Batterie antiaeree, porti e aeroporti, siti di produzione e di stoccaggio di armi, depositi e strutture militari. In una manciata di giorni, dopo la conquista di Damasco da parte del fronte di opposizione ad Assad, Israele ha decimato le capacità militari siriane portando avanti complessivamente 480 attacchi aerei. L’obiettivo è dichiarato: distruggere tutte le capacità strategico-militari del Paese ed evitare che chiunque lo governi abbia tra le mani la possibilità di lanciare operazioni di natura offensiva. Alcuni tra gli attacchi più incisivi sono stati lanciati sulla città di Laodicea (anche nota come Latakia) dove trovava sede la maggior parte delle navi dell’esigua flotta della marina militare siriana, mentre intanto le navi russe situate nella base navale di Tartus si sono allontanate dalla costa e hanno abbandonato la base. Procede inoltre l’invasione terrestre del Paese, che ha raggiunto buona parte della zona cuscinetto con la Siria, e che per ora sembra destinata a una futura annessione da parte dello Stato ebraico.

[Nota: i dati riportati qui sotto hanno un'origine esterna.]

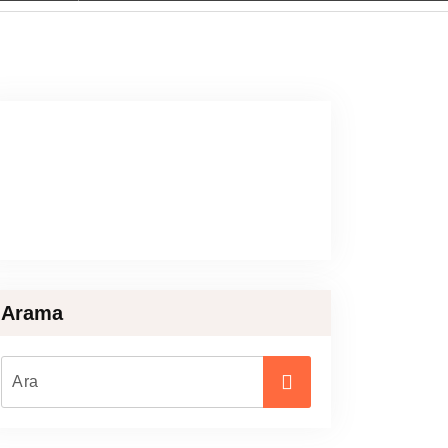
Arama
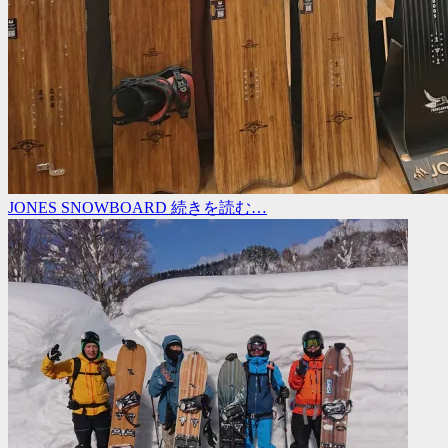
JONES SNOWBOARD
続きを読む…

Gli attacchi israeliani hanno seguito la presa di Damasco da parte delle milizie di Hay’at Tahrir al-Sham (HTS), il principale gruppo che ha guidato l’avanzata “ribelle”, e continuano tuttora. Ieri, le Forze di Difesa Israeliane (IDF) hanno condiviso una serie di dati sulle operazioni, che le stesse IDF hanno definito «preventive». Da quanto si apprende, per ora l’aeronautica ha lanciato oltre 350 attacchi aerei, colpendo una vasta gamma di obiettivi, tra cui batterie antiaeree, aeroporti dell’aeronautica siriana e decine di siti di produzione di armi a Damasco, Homs, Tartus, Latakia e Palmira. Sono state prese di mira, inoltre, numerose risorse «strategiche», tra cui missili Scud, missili da crociera, missili terra-mare, terra-aria e terra-terra, droni, aerei da combattimento, elicotteri d’attacco, radar, carri armati ed hangar. A questi si aggiungono 130 attacchi contro depositi di armi, strutture militari, piattaforme balistiche e postazioni di tiro.
Tra le macerie causate dagli attacchi aerei e navali israeliani che stanno devastando la Siria, le truppe di fanteria delle IDF non sono rimaste ferme. Già all’indomani della presa di Damasco, con la scusa della minaccia armata rappresentata dai “ribelli”, le IDF hanno occupato parte delle Alture del Golan sotto il controllo della Siria. Qui, il primo ministro israeliano Benjamin Netanyahu ha ordinato l’occupazione militare della «zona cuscinetto» esistente tra i due Paesi, dopo che i militari siriani hanno abbandonato le loro postazioni. L’esercito intende controllare con precisione una zona cuscinetto demilitarizzata di circa 400 chilometri quadrati. Nelle ultime ore, sembra che i carri armati siano arrivati nella città di Qneitra, nell’area sudorientale del Paese.
L’obiettivo degli attacchi israeliani è manifesto ed è stato dichiarato dallo stesso esercito: le IDF intendono distruggere la capacità bellica della Siria e lasciare un futuro potentato privo di qualsiasi possibilità di offesa. Che al potere ci siano sunniti, sciiti, alauiti o salafiti, insomma, non importa. Ciò che conta è che non possano in alcun modo avere la forza di agire – o reagire – militarmente. Meno esplicito è invece l’obiettivo delle cosiddette «operazioni terrestri». Israele sostiene di non voler conquistare il territorio siriano, ma tutto sembrerebbe puntare a una futura annessione delle aree occupate, in linea con l’idea del Grande Israele, sostenuta da vari esponenti della politica israeliana. Lo stesso primo ministro Benjamin Netanyahu ha più volte affermato che le alture del Golan appartengono a Israele di diritto, lasciando presagire ripetutamente le sue intenzioni di annetterle per intero. Il Golan siriano, situato nella Siria sud-occidentale, è stato occupato da Israele nel 1967. Con gli accordi di disimpegno che seguirono la Guerra d’Ottobre del 1973, la Siria riconquistò una parte di territorio che comprendeva Qneitra, la capitale del Golan – completamente rasa al suolo dagli israeliani pochi giorni prima del loro ritiro. Le restanti aree del Golan occupato furono formalmente annesse da Israele nel 1981, decisione cui seguì la condanna della comunità internazionale.